Start to finish, return the listing below exactly, pictures excluded.

= = =

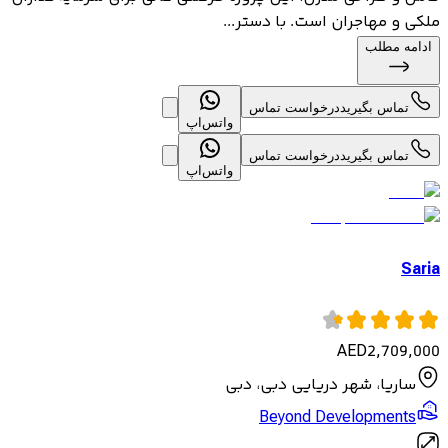
ملکی و مهاجران است. با دستر...
ادامه مطلب
تماس بگیرید
درخواست تماس
واتس‌اپ
تماس بگیرید
درخواست تماس
واتس‌اپ
Saria
AED
2,709,000
ساریا، شهر دریایی دبی، دبی
Beyond Developments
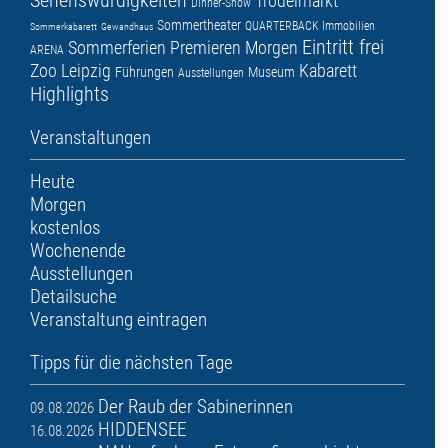
Sehenswürdigkeiten
Trödelmarkt
Dinner-Show
Sommertheater
QUARTERBACK Immobilien
Sommerkabarett
Gewandhaus
Eintritt frei
Sommerferien
Premieren
Morgen
ARENA
Zoo Leipzig
Kabarett
Führungen
Museum
Ausstellungen
Highlights
Veranstaltungen
Heute
Morgen
kostenlos
Wochenende
Ausstellungen
Detailsuche
Veranstaltung eintragen
Tipps für die nächsten Tage
Der Raub der Sabinerinnen
09.08.2026
HIDDENSEE
16.08.2026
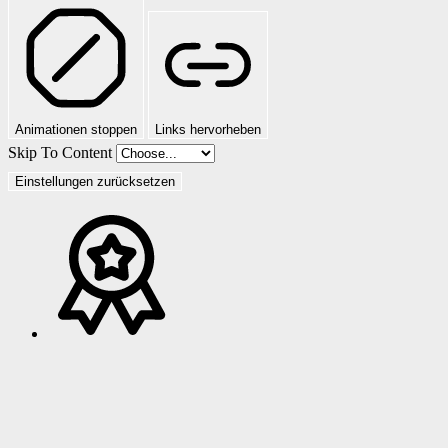
Animationen stoppen
Links hervorheben
Skip To Content
Einstellungen zurücksetzen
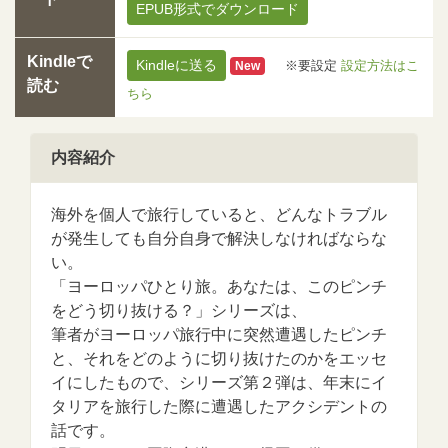
EPUB形式でダウンロード
Kindleで
Kindleに送る
※要設定
設定方法はこ
New
読む
ちら
内容紹介
海外を個人で旅行していると、どんなトラブル
が発生しても自分自身で解決しなければならな
い。
「ヨーロッパひとり旅。あなたは、このピンチ
をどう切り抜ける？」シリーズは、
筆者がヨーロッパ旅行中に突然遭遇したピンチ
と、それをどのように切り抜けたのかをエッセ
イにしたもので、シリーズ第２弾は、年末にイ
タリアを旅行した際に遭遇したアクシデントの
話です。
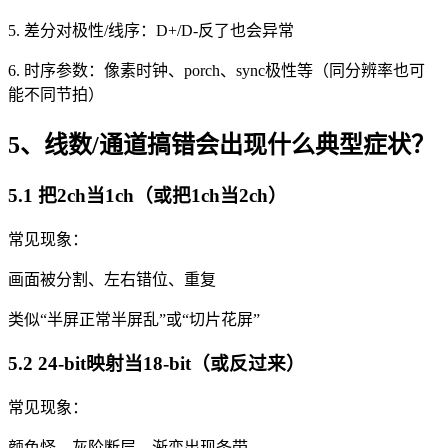
5. 差分对极性/线序：D+/D-反了也会异常
6. 时序参数：像素时钟、porch、sync极性等（同分辨率也可
能不同节拍）
5、线数/通道搞错会出现什么典型症状？
5.1 把2ch当1ch（或把1ch当2ch）
常见现象：
画面被分割、左右错位、重复
类似“半屏正常半屏乱”或“切片花屏”
5.2 24-bit映射当18-bit（或反过来）
常见现象：
颜色怪、灰阶断层、渐变出现条带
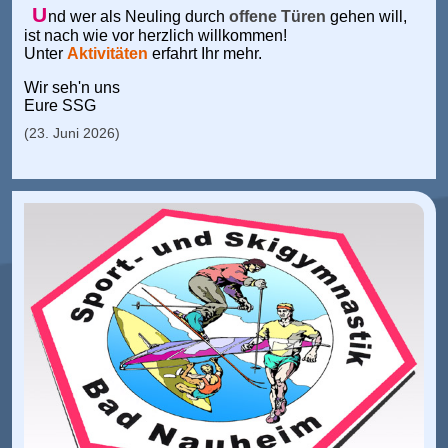
U
nd wer als Neuling durch
offene Türen
gehen will,
ist nach wie vor herzlich willkommen!
Unter
Aktivitäten
erfahrt Ihr mehr.
Wir seh'n uns
Eure SSG
(23. Juni 2026)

= = =

Exercise response:
ملکی و مهاجران است. با دستر...
ادامه مطلب
تماس بگیرید
درخواست تماس
واتس‌اپ
تماس بگیرید
درخواست تماس
واتس‌اپ
Saria
AED
2,709,000
ساریا، شهر دریایی دبی، دبی
Beyond Developments
Sehenswürdigkeiten
Trödelmarkt
Dinner-Show
Sommertheater
QUARTERBACK Immobilien
Sommerkabarett
Gewandhaus
Eintritt frei
Sommerferien
Premieren
Morgen
ARENA
Zoo Leipzig
Kabarett
Führungen
Museum
Ausstellungen
Highlights
Veranstaltungen
Heute
Morgen
kostenlos
Wochenende
Ausstellungen
Detailsuche
Veranstaltung eintragen
Tipps für die nächsten Tage
Der Raub der Sabinerinnen
09.08.2026
HIDDENSEE
16.08.2026
Animationen stoppen
Links hervorheben
Skip To Content
Einstellungen zurücksetzen
EPUB形式でダウンロード
Kindleで
Kindleに送る
※要設定
設定方法はこ
New
読む
ちら
内容紹介
海外を個人で旅行していると、どんなトラブル
が発生しても自分自身で解決しなければならな
い。
「ヨーロッパひとり旅。あなたは、このピンチ
をどう切り抜ける？」シリーズは、
筆者がヨーロッパ旅行中に突然遭遇したピンチ
と、それをどのように切り抜けたのかをエッセ
イにしたもので、シリーズ第２弾は、年末にイ
タリアを旅行した際に遭遇したアクシデントの
話です。
5. 差分对极性/线序：D+/D-反了也会异常
6. 时序参数：像素时钟、porch、sync极性等（同分辨率也可
能不同节拍）
5、线数/通道搞错会出现什么典型症状？
5.1 把2ch当1ch（或把1ch当2ch）
常见现象：
画面被分割、左右错位、重复
类似“半屏正常半屏乱”或“切片花屏”
5.2 24-bit映射当18-bit（或反过来）
常见现象：
颜色怪、灰阶断层、渐变出现条带
U
nd wer als Neuling durch
offene Türen
gehen will,
ist nach wie vor herzlich willkommen!
Unter
Aktivitäten
erfahrt Ihr mehr.
Wir seh'n uns
Eure SSG
(23. Juni 2026)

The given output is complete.